Saisir à chaque fois en quelques lignes une des innombrables contradictions du temps présent, aller en elle la faire parler de nous, s’y aidant par contraste d’une possible… « survie des classiques » ! — et le tout, banalement, dans le double respect des Lumières (la raison seule permettant de croire sans violence) et de la poésie (seule capable, au fond, de débusquer — quand il faut — la violence de la raison même).

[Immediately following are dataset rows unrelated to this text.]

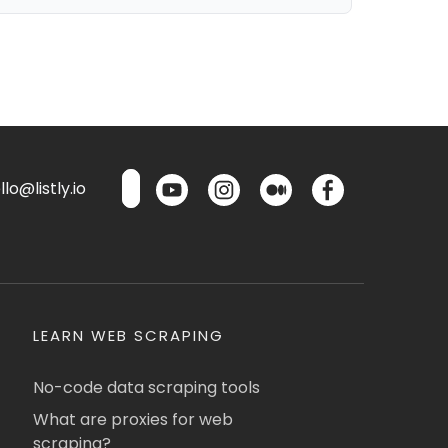
lo@listly.io
LEARN WEB SCRAPING
No-code data scraping tools
What are proxies for web
scraping?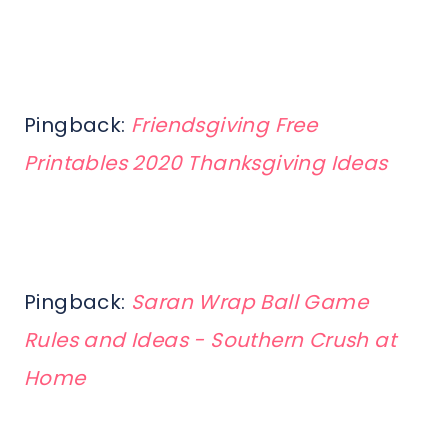
Pingback:
Friendsgiving Free
Printables 2020 Thanksgiving Ideas
Pingback:
Saran Wrap Ball Game
Rules and Ideas - Southern Crush at
Home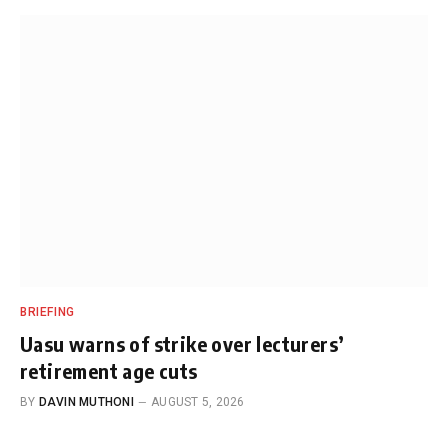
BRIEFING
Uasu warns of strike over lecturers’
retirement age cuts
BY
DAVIN MUTHONI
AUGUST 5, 2026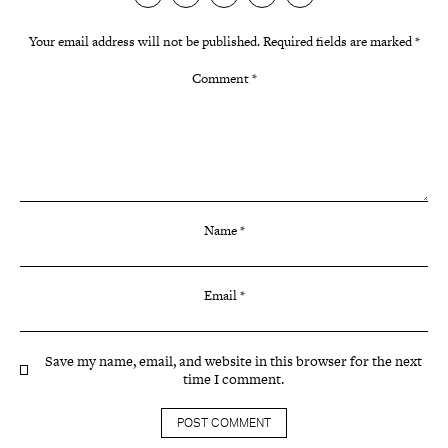
Your email address will not be published.
Required fields are marked
*
Comment
*
Name
*
Email
*
Save my name, email, and website in this browser for the next
time I comment.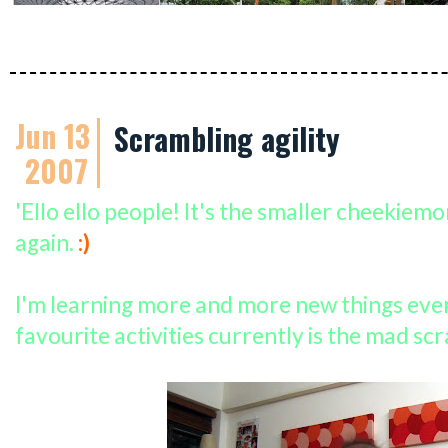
Jun 13
Scrambling agility
2007
'Ello ello people! It's the smaller cheekiem
again.
:)
I'm learning more and more new things eve
favourite activities currently is the mad sc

Mon voisin Hervé « comprend les Musulmans de France ». C’est ce qu’il me dit par la haie : « Nous avons dévêtu nos femmes pour réussir à éloigner Dieu ; ne soyons pas surpris qu’ils les voilent pour croire le ramener ». Il ajoute : « Nous avons divinisé l’autonomie, nous avons décrété parfaite la souveraineté de toute liberté raisonnable, et ce contre l’évidence, contre la sensibilité, contre la tradition, contre la conscience même ; et l’on s’étonne qu’ils réautonomisent Dieu et estiment que la perfection vraie vient à l’homme d’au-delà de lui ? ». Il poursuit : « Nous renions nos racines chrétiennes ; comment vouloir qu’ils applaudissent ce qu’ils nous voient dédaigner ? ».

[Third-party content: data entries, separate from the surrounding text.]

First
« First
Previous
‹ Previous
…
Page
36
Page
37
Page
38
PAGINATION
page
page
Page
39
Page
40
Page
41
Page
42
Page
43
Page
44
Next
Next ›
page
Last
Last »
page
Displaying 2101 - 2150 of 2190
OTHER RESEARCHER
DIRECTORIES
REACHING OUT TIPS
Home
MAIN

Je l’interromps pour juger sa « compréhension » assez condescendante. « Vous tolérez un Islam que vous devriez plutôt respecter ! » lui dis-je. « Tolérer est pourtant le mot, puisque c’est admettre ce qu’on estime faux. Si je jugeais vraie la pensée musulmane, je me convertirais, pas vous ? Quant à respecter cette civilisation, j’admirerais certainement son architecture et sa musique si j’étais cultivé ; mais au contraire de vous, voisin, je suis un âne conscient ; j’en laisse donc l’éloge aux spécialistes et l’entretien aux intéressés ».
Hervé n’est pas, malgré notre haie d’honneur, ma céphalée favorite.